A long time ago, I made a promise to myself to not use this blog to attack competitors (in a broader sense of the word - companies related to log management). And, in general, our marketing folks told me that boosting "other's" web rankings is not a good idea :-)
However, there are always exceptions :-) In this case, I am making an exception because I need to take apart something profoundly stupid. And because it is kinda fun :-)
So, the seemingly smart folks at Dorian said: "It seems that upper management loves to approach enterprise log management as a quest for the one holy grail product that can manage logs from hundreds of different devices and operating systems, in addition to folding the laundry and making coffee.This approach to procuring log management technology is fatally flawed from the outset." [A.C. - their emphasis]
and then even
"The thousands of log generating devices and operating systems in today's marketplace truly and completely prevents any vendor from being a polymath at all of them."
Well, after I stopped laughing at the naivete of the above, I realized that I have never seen a company call itself incompetent with such elegance :-) Have these people heard about taxonomies, normalization, common schemas, cross-device correlation? Or even full-text indexing? You know, the simple stuff :-) How deep under the bush one has to crawl to miss all that?
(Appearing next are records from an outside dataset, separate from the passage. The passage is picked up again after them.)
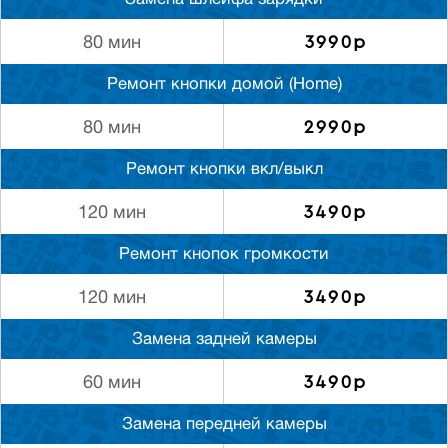
Замена шлейфа зарядки
3990р
80 мин
Ремонт кнопки домой (Home)
2990р
80 мин
Ремонт кнопки вкл/выкл
3490р
120 мин
Ремонт кнопок громкости
3490р
120 мин
Замена задней камеры
3490р
60 мин
Замена передней камеры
So, it is not some "evil" "upper management" doing it, it is just common sense talking :-) Indeed, one of the main benefits of log management is in being able to analyze all logs, from all places, all the time (not "some logs, from some platforms, sometimes" :-)) And, analyzing all logs does NOT mean that your solution will be super-complex and cost a million bucks! Yes, sometimes you have to fall back to using a domain-specific log analysis tool, but only if your task is esoteric enough (example: analyzing web logs for specific purchasing behavior) or if you have a small and specific task at hand (example: need to review logs on my desktop). In most other cases, you'd want to cover as much as possible with one tool.
So, to conclude, device-specific log management is so deeply idiotic, I don't want to spend a single second more on that. Stop!